Segment Open

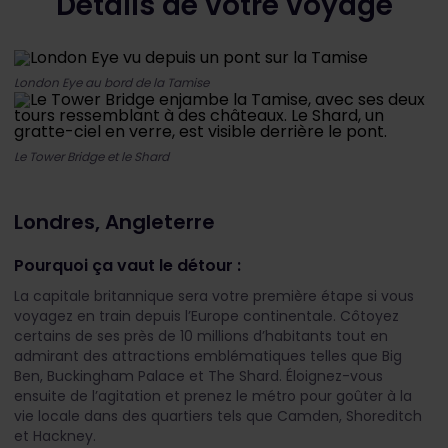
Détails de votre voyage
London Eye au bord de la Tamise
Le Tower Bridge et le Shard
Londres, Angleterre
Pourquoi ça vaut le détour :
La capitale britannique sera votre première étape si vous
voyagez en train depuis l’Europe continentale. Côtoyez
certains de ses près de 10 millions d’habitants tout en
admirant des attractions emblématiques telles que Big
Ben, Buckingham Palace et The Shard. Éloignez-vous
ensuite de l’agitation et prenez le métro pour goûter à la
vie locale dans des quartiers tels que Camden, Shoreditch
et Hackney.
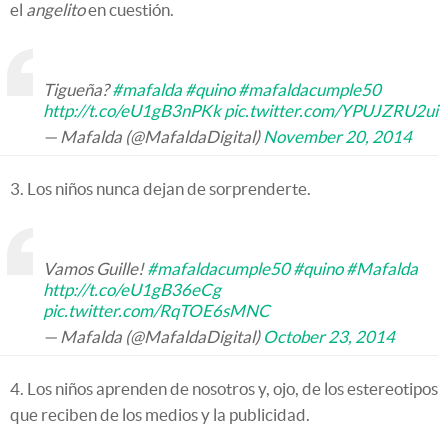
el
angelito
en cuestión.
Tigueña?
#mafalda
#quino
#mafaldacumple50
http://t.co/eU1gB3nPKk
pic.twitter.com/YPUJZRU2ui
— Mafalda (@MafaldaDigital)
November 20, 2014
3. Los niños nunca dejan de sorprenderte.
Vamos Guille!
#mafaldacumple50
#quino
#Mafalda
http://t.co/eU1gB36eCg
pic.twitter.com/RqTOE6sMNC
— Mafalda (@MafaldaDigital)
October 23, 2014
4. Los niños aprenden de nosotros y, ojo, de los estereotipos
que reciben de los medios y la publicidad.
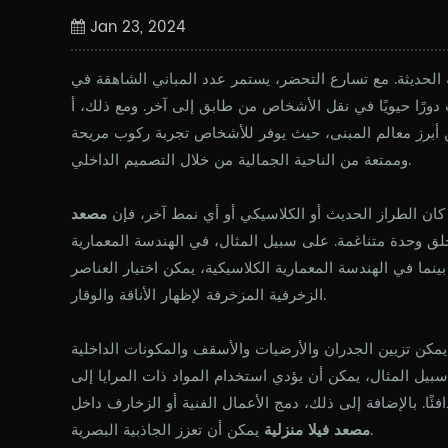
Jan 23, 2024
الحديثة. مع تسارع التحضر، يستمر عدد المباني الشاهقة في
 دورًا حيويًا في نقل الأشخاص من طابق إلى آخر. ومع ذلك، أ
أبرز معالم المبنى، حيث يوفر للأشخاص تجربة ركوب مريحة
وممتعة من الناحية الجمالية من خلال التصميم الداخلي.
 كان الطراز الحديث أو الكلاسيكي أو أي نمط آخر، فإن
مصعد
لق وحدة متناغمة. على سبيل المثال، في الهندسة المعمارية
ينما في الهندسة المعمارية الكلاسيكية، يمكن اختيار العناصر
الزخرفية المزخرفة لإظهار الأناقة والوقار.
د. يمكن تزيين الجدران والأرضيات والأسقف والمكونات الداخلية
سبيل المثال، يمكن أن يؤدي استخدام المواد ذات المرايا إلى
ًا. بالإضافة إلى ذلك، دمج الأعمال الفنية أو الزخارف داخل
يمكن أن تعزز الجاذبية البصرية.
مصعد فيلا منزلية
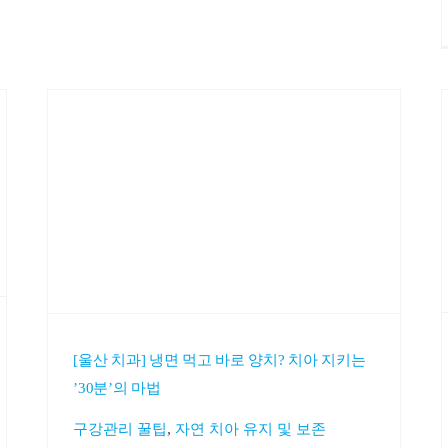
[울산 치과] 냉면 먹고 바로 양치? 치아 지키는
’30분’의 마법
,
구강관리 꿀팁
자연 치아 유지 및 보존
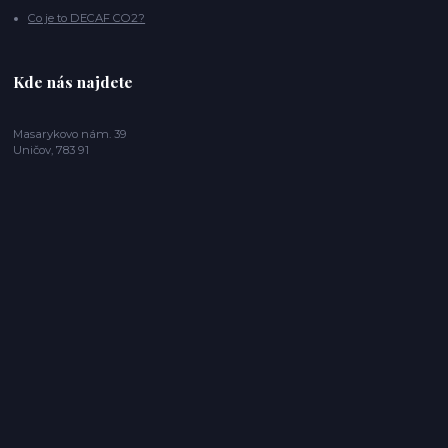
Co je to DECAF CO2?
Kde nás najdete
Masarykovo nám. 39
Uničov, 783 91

Segment Closed

What you need to do: Your task is to reproduce exactly the lines running from the line that contains "4. Los niños" to the end of the records, pictures excluded.

Result for this exercise:
4. Los niños aprenden de nosotros y, ojo, de los estereotipos
que reciben de los medios y la publicidad.
Jan 23, 2024
الحديثة. مع تسارع التحضر، يستمر عدد المباني الشاهقة في
 دورًا حيويًا في نقل الأشخاص من طابق إلى آخر. ومع ذلك، أ
أبرز معالم المبنى، حيث يوفر للأشخاص تجربة ركوب مريحة
وممتعة من الناحية الجمالية من خلال التصميم الداخلي.
 كان الطراز الحديث أو الكلاسيكي أو أي نمط آخر، فإن
مصعد
لق وحدة متناغمة. على سبيل المثال، في الهندسة المعمارية
ينما في الهندسة المعمارية الكلاسيكية، يمكن اختيار العناصر
الزخرفية المزخرفة لإظهار الأناقة والوقار.
د. يمكن تزيين الجدران والأرضيات والأسقف والمكونات الداخلية
سبيل المثال، يمكن أن يؤدي استخدام المواد ذات المرايا إلى
ًا. بالإضافة إلى ذلك، دمج الأعمال الفنية أو الزخارف داخل
يمكن أن تعزز الجاذبية البصرية.
مصعد فيلا منزلية
[울산 치과] 냉면 먹고 바로 양치? 치아 지키는
’30분’의 마법
,
구강관리 꿀팁
자연 치아 유지 및 보존
Co je to DECAF CO2?
Kde nás najdete
Masarykovo nám. 39
Uničov, 783 91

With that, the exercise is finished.